同时,由于这两条河流的存在,无形中就消除了韩信可能来自侧翼和后方的威胁。这样,本来兵力就不足的汉军,就可以把原用于侧后翼警戒的兵力,全部部署在正面攻防上。从数量来看,汉军的绝对数量并未增加,但是能够直接投入作战的兵力,却因此相对地大大增加。更重要的是,汉军由此得以抽调出两千决定战局的迂回骑兵。

战端未开,单在地形利用和排兵布阵上,陈余已连输韩信两招。战局就这样在韩信神奇莫测的巧妙地理优势变换中,双方的战斗力就已经进行了潜移默化的相互转化,胜利的天平再次向韩信倾斜。

当陈余倾巢出动追袭韩信和张耳之后不久,就渐渐地、真实地尝到了韩信背水之阵和背水之兵的真正厉害。除了背水之兵个个誓死拼命,人人顽强死战,坚不可摧的战斗力之外,陈余几倍于韩信的二十万大军,在韩信预设的半岛狭窄战场上,自己首先陷入了相互拥挤的混乱局面。由于双方能够直接接触的战线宽度非常有限,使得真正直接投入战斗进攻的赵军,就同汉军正面的防守兵力旗鼓相当了。后面剩余的绝大多数赵军,也只有呐喊助威的工作可做了。这就使得陈余从兵书学到的“十则围之,倍则战”的公式完全失效,处于绝对优势兵力的赵军,由于两条河流的限制,根本无法形成对汉军的实际包围圈。

这又是韩信背水阵的又一大惊人奥妙,韩信将战场的地利优势发挥到了极至,使得原本众寡悬殊的两军,在“汉军防线”这一实际交战地域上,双方兵力达到了相对的平衡。

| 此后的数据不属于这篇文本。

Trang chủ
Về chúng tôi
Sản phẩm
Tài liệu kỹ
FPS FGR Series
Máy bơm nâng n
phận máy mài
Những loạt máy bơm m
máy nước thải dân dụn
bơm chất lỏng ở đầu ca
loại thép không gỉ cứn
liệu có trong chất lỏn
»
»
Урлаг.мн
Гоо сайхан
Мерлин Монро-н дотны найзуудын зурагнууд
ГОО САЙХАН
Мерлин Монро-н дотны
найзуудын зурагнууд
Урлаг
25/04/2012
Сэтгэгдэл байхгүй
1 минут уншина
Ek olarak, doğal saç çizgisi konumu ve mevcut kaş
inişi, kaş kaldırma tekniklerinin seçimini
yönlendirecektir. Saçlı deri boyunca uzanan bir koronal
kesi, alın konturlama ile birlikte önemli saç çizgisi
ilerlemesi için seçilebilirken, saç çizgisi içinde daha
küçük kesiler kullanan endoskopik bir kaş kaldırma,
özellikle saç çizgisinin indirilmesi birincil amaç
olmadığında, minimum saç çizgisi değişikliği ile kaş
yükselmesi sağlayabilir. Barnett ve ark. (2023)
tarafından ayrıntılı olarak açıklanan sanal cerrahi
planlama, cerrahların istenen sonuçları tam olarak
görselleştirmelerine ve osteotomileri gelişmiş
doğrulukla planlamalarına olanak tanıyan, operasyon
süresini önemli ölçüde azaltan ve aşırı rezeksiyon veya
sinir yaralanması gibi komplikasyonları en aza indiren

这时陈余一举歼灭汉军的激情和冲动,渐渐被眼前久攻不下的混战僵局淹没了。主帅尚且如此,何况一线浴血奋战、疲惫不堪的赵军将士了!处于绝对优势的赵军,士气顿时大大受挫。此时的陈余,也许想到了李左车坚壁不出、后方迂回作战的好处,决定收兵回营,再图破敌良策。令他万万没有想到的是,在他倾巢出动后,他空虚无备的大本营,就立即被韩信预先埋设在抱犊山上的两千轻骑兵,偷袭占领了。当他回马遥望曾经属于他的赵军老营时,已是遍插汉军红旗,迎风林立,猎猎飘舞,遮天蔽日。他根本无法判断其中有多少汉军,顿时热血膨胀,两眼发黑,勒马僵立,久久无语。

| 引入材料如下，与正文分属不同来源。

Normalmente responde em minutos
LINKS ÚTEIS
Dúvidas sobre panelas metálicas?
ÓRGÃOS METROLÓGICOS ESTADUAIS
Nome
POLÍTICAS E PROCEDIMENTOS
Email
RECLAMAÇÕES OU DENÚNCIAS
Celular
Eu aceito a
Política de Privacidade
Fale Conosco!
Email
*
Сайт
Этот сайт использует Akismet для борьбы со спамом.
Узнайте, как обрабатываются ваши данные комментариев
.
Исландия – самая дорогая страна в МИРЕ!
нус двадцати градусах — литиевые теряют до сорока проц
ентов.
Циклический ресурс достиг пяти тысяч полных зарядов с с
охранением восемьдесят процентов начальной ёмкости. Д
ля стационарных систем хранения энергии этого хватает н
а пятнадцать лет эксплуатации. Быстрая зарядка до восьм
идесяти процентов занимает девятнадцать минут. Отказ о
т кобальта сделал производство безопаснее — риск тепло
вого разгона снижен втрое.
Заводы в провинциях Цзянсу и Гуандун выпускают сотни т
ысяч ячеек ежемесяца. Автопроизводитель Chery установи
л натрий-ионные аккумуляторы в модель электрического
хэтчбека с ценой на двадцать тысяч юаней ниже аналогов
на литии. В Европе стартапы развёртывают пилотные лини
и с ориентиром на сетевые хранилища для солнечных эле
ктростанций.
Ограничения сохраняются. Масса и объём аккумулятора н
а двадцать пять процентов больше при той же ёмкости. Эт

而他的士兵们比他反应更快,立即意识到自己已处于汉军的两面夹击包围之中。前方不能突破背水阵,后方老巢又被端掉,战胜汉军已成泡影,大势已去。顿时赵军军心大乱,四散奔逃。同样可以看出,赵军的士兵素质并不比韩信的新兵强多少,也不是什么久经沙场的精兵强将。当陈余回过神来,再来控制调度他的军队时,为时已完,无论如何斩杀逃亡士兵,也毫无效果。兵败如山倒,无奈他的二十万大军全面崩溃。陈余自己也不得不自顾逃命而去。

这使我们在盛赞背水阵顽强抵抗力的同时,也惊叹于拔旗易帜的奇袭巧妙。奇正用兵,交相辉映,正是韩信用兵的一大显著特色。

如果没有轻骑兵迂回偷袭、拔旗易帜的成功,整个战役的最终结局仍然不会改变。赵军完全可以依仗数量上的兵力优势,逐次投入战斗,最后也会把汉军消耗殆尽。退一步,赵军还可以退守老营,采取李左车之计,至少还可以坚壁不出,把韩信大军拖住,直至拖垮。同样,如果没有背水阵的誓死顽强抵抗,拔旗易帜的迂回骑兵,也仅仅是起到小股骚扰作用。如果主力部队都被歼灭,还能指望这区区两千骑兵和他们的红旗,扭转乾坤不成! 

背水阵的坚守和轻骑兵的迂回,可以说是韩信取得井陉大捷缺一不可的双拳。双拳互动,双管齐下,珠联璧合,打得陈余呆如木鸡,显示出韩信这套组合拳出神入化、势不可挡的无限威力。当陈余落荒而逃时,韩信彻底地晒笑了。这时轮着他倾巢出动了。背水阵全线反击,轻骑兵冲下壁垒,韩信一举彻底击溃赵军的时刻到了。

也许一些头脑反应快的汉军将士,此时已明白了韩信下达的第二道军令——“今日破赵会食!”原来并非大将军的虚言,而是早已胜券在握。汉军军心大振,士气高昂,个个奋勇,人人争先,乘胜追击,势如破竹。可叹陈余的二十万大军,在汉军的两面凌厉夹击下,如江河决堤,溃不成军,一败涂地。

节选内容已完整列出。